The uniformity in the distribution of microsatellite motifs shared with other pepper cultivars such as Pepper Zunla 1, Pepper Chiltepin, and those mentioned previously, suggests coherence in the genomic patterns of microsatellites within the Capsicum genus. This could indicate a conservation of these genetic patterns, revealing a crucial aspect for genomic stability (Li et al. 2002) within the Capsicum genus.

The microsatellite frequency in this genome, expressed as 0.14 SSR/Mb, provides an enlightening measure of the density of these sequences in its genome. This variable becomes even more significant when contrasted with other cultivars, highlighting variability in the abundance of microsatellites among the studied species, suggesting potential differences in genomic structure and genetic diversity (Srivastava et al. 2019; Fischer et al. 2017) among pepper species. Regarding the lower number of SSRs in the Arnaucho genome compared to other pepper cultivars, several factors can be considered. It is possible that evolutionary processes specific to the Arnaucho cultivar have led to a reduction in the number of SSRs, potentially through selection pressures or genetic drift (Bagshaw 2017). Further research into the genomic and evolutionary mechanisms underlying these differences could provide valuable information on the genetic diversity and adaptation of pepper cultivars. 

Conclusion

The selection of sequencing techniques and assembly programs played a pivotal role in shaping the quality and comprehensiveness of the assembled Arnaucho chili pepper genome. The preference for MaSuRCA assembler was based on superior metrics like N50 and contig length, highlighting the significance of program choice in obtaining a reliable genome for subsequent analyses. Additionally, the consistent distribution of microsatellite motifs across diverse Capsicum species, including Arnaucho, hints stable genomic patterns within this genus, potentially preserving essential genetic elements for genomic stability.
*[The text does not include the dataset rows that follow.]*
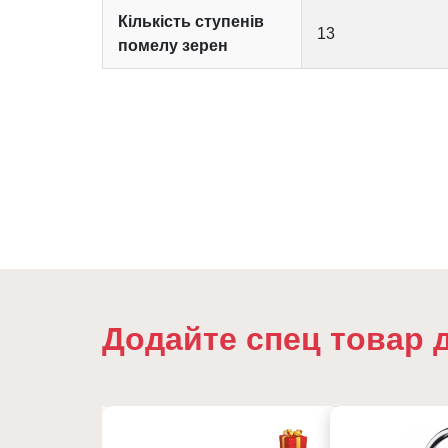
Кількість ступенів
13
помелу зерен
Додайте спец товар 
16%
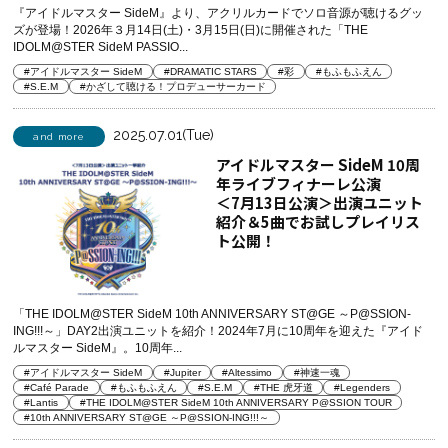
『アイドルマスター SideM』より、アクリルカードでソロ音源が聴けるグッ
ズが登場！2026年３月14日(土)・3月15日(日)に開催された「THE
IDOLM@STER SideM PASSIO...
#アイドルマスター SideM
#DRAMATIC STARS
#彩
#もふもふえん
#S.E.M
#かざして聴ける！プロデューサーカード
2025.07.01(Tue)
and more
アイドルマスター SideM 10周
年ライブフィナーレ公演
＜7月13日公演＞出演ユニット
紹介＆5曲でお試しプレイリス
ト公開！
「THE IDOLM@STER SideM 10th ANNIVERSARY ST@GE ～P@SSION-
ING!!!～」DAY2出演ユニットを紹介！2024年7月に10周年を迎えた『アイド
ルマスター SideM』。10周年...
#アイドルマスター SideM
#Jupiter
#Altessimo
#神速一魂
#Café Parade
#もふもふえん
#S.E.M
#THE 虎牙道
#Legenders
#Lantis
#THE IDOLM@STER SideM 10th ANNIVERSARY P@SSION TOUR
#10th ANNIVERSARY ST@GE ～P@SSION-ING!!!～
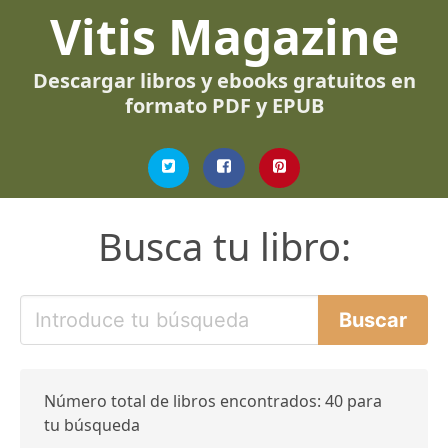
Vitis Magazine
Descargar libros y ebooks gratuitos en
formato PDF y EPUB
Busca tu libro:
Número total de libros encontrados: 40 para
tu búsqueda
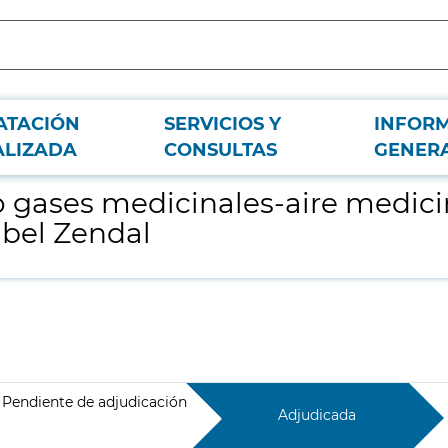
ATACIÓN
SERVICIOS Y
INFOR
 para el Hospital de Emergencias Enfermera Isabel Zendal
ALIZADA
CONSULTAS
GENER
 gases medicinales-aire medicin
bel Zendal
Pendiente de adjudicación
Adjudicada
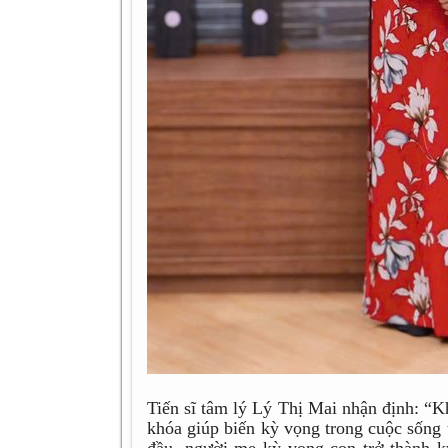
Tiến sĩ tâm lý Lý Thị Mai nhận định: “K
khóa giúp biến kỳ vọng trong cuộc sống 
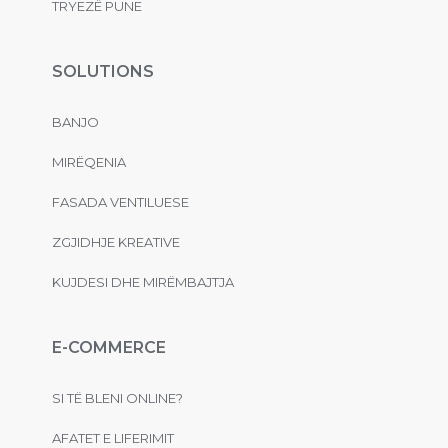
TRYEZË PUNE
SOLUTIONS
BANJO
MIRËQENIA
FASADA VENTILUESE
ZGJIDHJE KREATIVE
KUJDESI DHE MIRËMBAJTJA
E-COMMERCE
SI TË BLENI ONLINE?
AFATET E LIFERIMIT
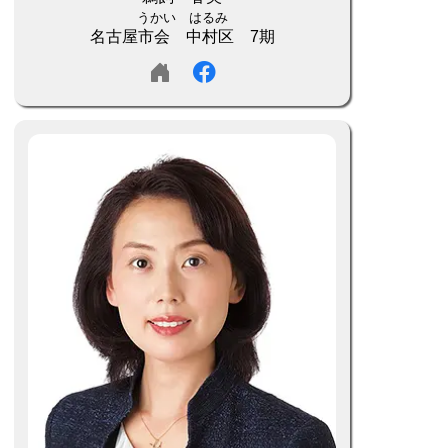
うかい はるみ
名古屋市会 中村区 7期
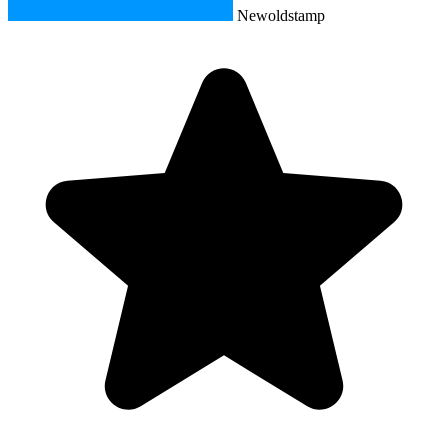
Newoldstamp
Furthermore, the observed variability in microsatellite abundance, highlighted by microsatellite frequency of 0.14 SSR/Mb compared to other studied species, implies potential distinctions in genomic structure and genetic diversity among pepper species. These findings offer crucial insights into the genomic intricacies of Capsicum species, providing a foundation for further explorations and understanding within this field.